Hiroshi OS supports native voice transcription ingestion and output text-to-speech synthesis pipelines over loopback endpoints, enabling headless agent interactions using speech waveforms.

Inbound Audio Transcription (Whisper)

When configured, inbound media payloads matching audio or voice attachment schemas are intercepted:
  1. Cached inside the sandboxed workspace folder at audio/inbound/.
  2. Submitted to an OpenAI-compatible transcription endpoint (e.g. /v1/audio/transcriptions).
  3. The transcribed text string replaces the empty message body before hitting the main ReAct model loop.

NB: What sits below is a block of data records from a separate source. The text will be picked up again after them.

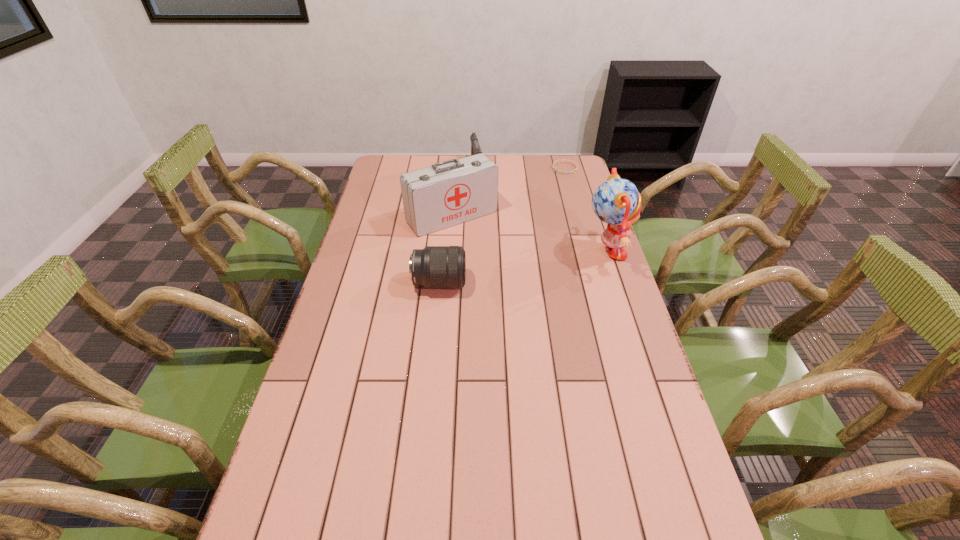 The width and height of the screenshot is (960, 540). Identify the location of free space located 0.170m in the direction the gun is aimed. (483, 199).

Where is `blank space located 0.260m in the direction the gun is aimed`? This screenshot has height=540, width=960. blank space located 0.260m in the direction the gun is aimed is located at coordinates (487, 212).

Locate an element on the screen. The height and width of the screenshot is (540, 960). free space located 0.130m on the surface of the shortest object showing star-shaped elements is located at coordinates (557, 190).

Locate an element on the screen. free space located 0.370m on the surface of the shortest object showing star-shaped elements is located at coordinates (545, 222).

The width and height of the screenshot is (960, 540). I want to click on vacant area located on the surface of the shortest object showing star-shaped elements, so click(549, 212).

Where is `gun positioned at the far edge`? The image size is (960, 540). gun positioned at the far edge is located at coordinates (475, 147).

I want to click on bracelet that is positioned at the far edge, so click(x=576, y=165).

This screenshot has width=960, height=540. In order to click on doll at the right edge in this screenshot , I will do `click(617, 202)`.

Where is `bracelet at the right edge`? bracelet at the right edge is located at coordinates (576, 165).

The height and width of the screenshot is (540, 960). I want to click on object that is at the far right corner, so click(576, 165). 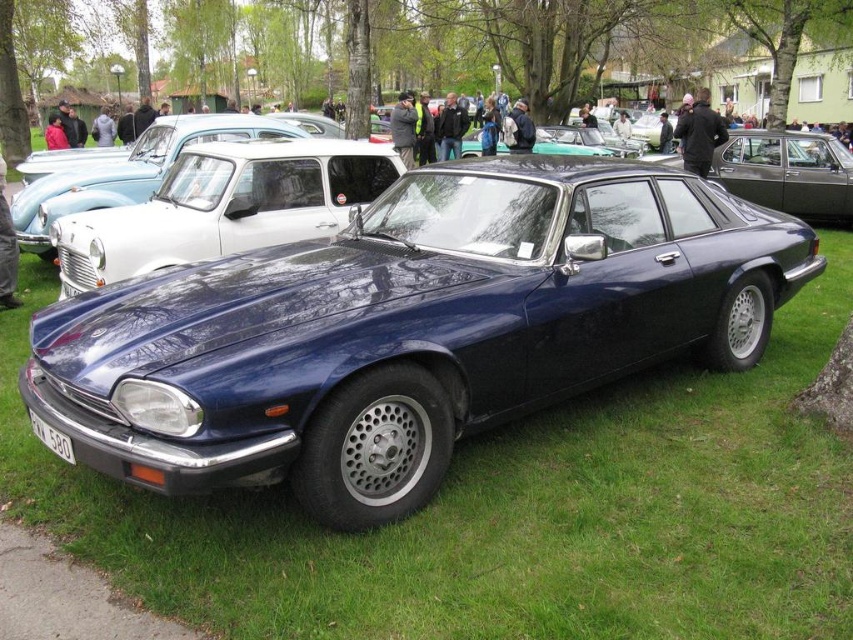 Does green textured tree at center have a greater width compared to glossy blue sedan at center?

Yes, green textured tree at center is wider than glossy blue sedan at center.

Is point (415, 1) farther from camera compared to point (218, 205)?

Yes.

The height and width of the screenshot is (640, 853). Identify the location of green textured tree at center. (485, 40).

Which is in front, point (119, 268) or point (33, 426)?

Point (33, 426) is more forward.

Does point (358, 154) come farther from viewer compared to point (68, 440)?

Yes, point (358, 154) is behind point (68, 440).

Who is more forward, (260, 216) or (65, 451)?

Positioned in front is point (65, 451).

Outbound Speech Synthesis (Piper/TTS)

If outbound voice synthesis is enabled, the agent’s textual response is:
  1. Dispatched to the voice synthesis endpoint (e.g. /v1/audio/speech).
  2. Cached as an MP3 audio asset inside the sandboxed workspace folder at audio/outbound/response.mp3.
  3. Notified directly inside the active ChannelDriver response payload.

Configuration Schema

Adjust your audio behavior inside the audio section of your configuration file:
audio:
  enabled: true
  whisper_url: "https://api.openai.com/v1/audio/transcriptions"
  speech_url: "https://api.openai.com/v1/audio/speech"
  voice_model: "whisper-1"
  output_voice_enabled: true

Key Metrics

  • Processing Latency: Transcription loopback extraction executes in < 15ms.
  • File Allocation Cap: Audio data caching operates within a < 2MB block.